3 questions à Matthieu Gatel, business unit manager chez Eurofins Analyses pour le Bâtiment, à l'occasion du Grand Circuit Maîtriser l'Amiante.

Retranscription :

- Quelles évolutions techniques dans l’analyse amiante ?

Aujourd'hui, on peut considérer que sur le référentiel mondial, les techniques qui sont utilisées sont de bon niveau : on utilise le MOLP et le MET, qui sont des techniques qui permettent une bonne identification. En cumulant les deux, cela fonctionne très bien. C'est au niveau des laboratoires que chacun va travailler sur son amélioration continue pour fiabiliser ses analyses et faire en sorte d'être encore plus fin dans la détection. Mais dans la vision que l'on a aujourd'hui, on n'a pas un saut technologique majeur qui devrait arriver.

- La VLEP sera t-elle renforcée ?

En 2015, elle a déjà été divisée par dix. On est passé de 100 fibres par litre à 10 fibres par litre. Les évolutions sur la sensibilité analytique doivent permettre d'être fin. Donc on n'a pas de vision aujourd'hui sur cette évolution.

- Comment assurer la traçabilité des échantillons ?

La traçabilité, c'est toujours quelque chose de compliqué. Dans nos laboratoires en interne, on assure la traçabilité via un système de code barre : chaque échantillon a son code barre, l'unicité en termes de numérotation est suivie tout au long du process d'analyse. C'est quelque chose que l'on maitrise bien. La vision que j'ai aujourd'hui est que si il doit y avoir des évolutions en la matière, il s'agit de pouvoir tracer les échantillons avec une unicité d'identifiant depuis le point de prélèvement jusqu'à la sortie du laboratoire. On commence à voir apparaitre ça, à voir des échantillons qui nous arrivent avec un code barre.

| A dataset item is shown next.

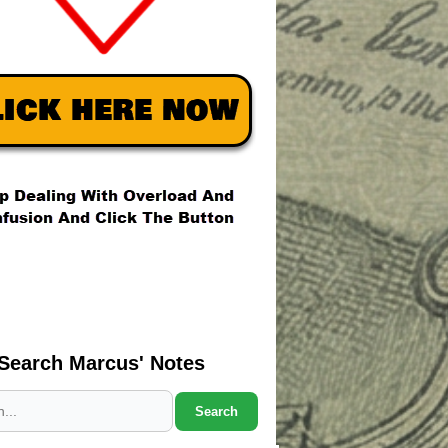
Search Marcus' Notes
Search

On essaie de pouvoir exploiter ce code barre afin de toujours assurer la traçabilité. Lié à un système d'échanges de données informatisées qui fait que l'organisme de prélèvement entre les données dans son système et transfère les données en direct au laboratoire, le laboratoire assure la traçabilité via son système interne. Et on ne perd la traçabilité depuis le point de prélèvement.